Great! What does that mean? What the heck is social capital?
OK, so it’s hard to define—but we know it when we see it.
It means friendship, yes? It means rebuilding trust in our communities, so we know we can ask for, give and receive help when we need to. It means connections and reciprocity. It means care. It means: who we know, who knows us, and who we can rely on.
And now it starts to sound like something you can picture someone doing—public meetings, the PTA, neighbourhood associations, the one kid who offers to shovel everyone’s driveway, tea with a neighbour, going to the playground.
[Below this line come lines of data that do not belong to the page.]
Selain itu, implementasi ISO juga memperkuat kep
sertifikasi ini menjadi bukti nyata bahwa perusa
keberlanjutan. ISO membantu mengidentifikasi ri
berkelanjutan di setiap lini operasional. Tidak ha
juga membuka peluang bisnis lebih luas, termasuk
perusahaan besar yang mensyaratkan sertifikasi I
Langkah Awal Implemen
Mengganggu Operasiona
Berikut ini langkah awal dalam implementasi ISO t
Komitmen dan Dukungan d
If the research says that loneliness is destabilizing, painful, and deadly, what does it say about social connections? Here’s an abstract from a recent meta-analysis:
Social connection is a pillar of lifestyle medicine. Humans are wired to connect, and this connection affects our health. From psychological theories to recent research, there is significant evidence that social support and feeling connected can help people maintain a healthy body mass index, control blood sugars, improve cancer survival, decrease cardiovascular mortality, decrease depressive symptoms, mitigate posttraumatic stress disorder symptoms, and improve overall mental health.
What about in the context of extreme weather events and other climate impacts?
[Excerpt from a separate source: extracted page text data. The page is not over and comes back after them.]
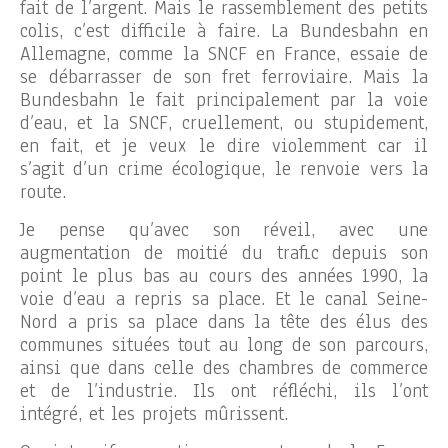
fait de l’argent. Mais le rassemblement des petits
colis, c’est difficile à faire. La Bundesbahn en
Allemagne, comme la SNCF en France, essaie de
se débarrasser de son fret ferroviaire. Mais la
Bundesbahn le fait principalement par la voie
d’eau, et la SNCF, cruellement, ou stupidement,
en fait, et je veux le dire violemment car il
s’agit d’un crime écologique, le renvoie vers la
route.
Je pense qu’avec son réveil, avec une
augmentation de moitié du trafic depuis son
point le plus bas au cours des années 1990, la
voie d’eau a repris sa place. Et le canal Seine-
Nord a pris sa place dans la tête des élus des
communes situées tout au long de son parcours,
ainsi que dans celle des chambres de commerce
et de l’industrie. Ils ont réfléchi, ils l’ont
intégré, et les projets mûrissent.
Post-Katrina studies in New Orleans found that, when you compare neighbourhoods with similar income levels and demographics, those with more social capital—more civic engagement, more relationships, more connections—recovered faster and stronger than those without. Research conducted in communities recovering from Cyclone Alia in Bangladesh also concluded that social capital is crucial. Similar results were found in post-earthquake recovery in Kobe, Japan and Gujarat, India. Communities and neighbourhoods recover faster when the people in them have strong social ties.
As with a lot of climate solutions, rebuilding social capital has a funny way of making life better at the same time. Regardless of when or if an extreme weather event hits close to home, if we can rebuild those networks, we’ll be healthier, happier, stronger, and live longer—and unlike eating kale or jogging or flossing, it promises to be a lot of fun.